CPI fraco impulsiona preços, mas restrições permanecem
“O ouro se recuperou de níveis abaixo de 4000. Um CPI dos EUA mais fraco que o esperado foi o gatilho, pois os mercados reduziram as expectativas de alta de juros pelo Fed, enquanto o presidente do Fed, Warsh, não se mostrou mais agressivo que a retórica anterior. O dólar enfraqueceu e os rendimentos dos títulos do Tesouro americano de curto prazo inicialmente caíram, ajudando o ouro a se recuperar de uma mínima de duas semanas para uma máxima intradiária de 4102.”
“Isso oferece ao ouro algum fôlego no curto prazo, particularmente se o dólar e os rendimentos permanecerem contidos. Mas o movimento parece mais uma reversão de precificação excessivamente agressiva do que uma mudança decisiva no cenário macro. O relatório do CPI de junho também antecede o último aumento nos preços do petróleo, o que pode manter as perspectivas de inflação e as expectativas de política do Fed voláteis.”
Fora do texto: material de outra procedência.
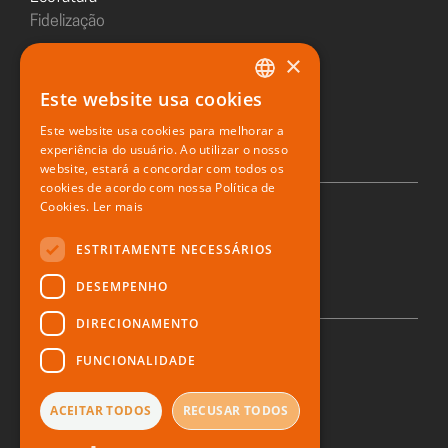
Fidelização
×
Sushiday
Este website usa cookies
PORTUGUESE
Restaurante digital
Este website usa cookies para melhorar a
ENGLISH
experiência do usuário. Ao utilizar o nosso
website, estará a concordar com todos os
SPANISH
cookies de acordo com nossa Política de
Cookies.
Ler mais
© 2026 Zone Soft
ESTRITAMENTE NECESSÁRIOS
DESEMPENHO
DIRECIONAMENTO
FUNCIONALIDADE
Política de privacidade
Direito ao esquecimento
Denúncia
ACEITAR TODOS
RECUSAR TODOS
Termos e Condições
“Ganhos adicionais no ouro exigiriam uma maior queda nos preços do petróleo e uma persistência de dados fracos nos EUA, com o PPI sendo o próximo teste (esta noite).”
“O ouro foi visto pela última vez em níveis de 4051. O leve momentum de alta no gráfico diário permanece intacto por enquanto, enquanto o RSI subiu. Negociações em duas vias são prováveis. Resistência em 4113 (21 DMA). Suporte nos níveis de 3940/60 (mínima recente em junho).”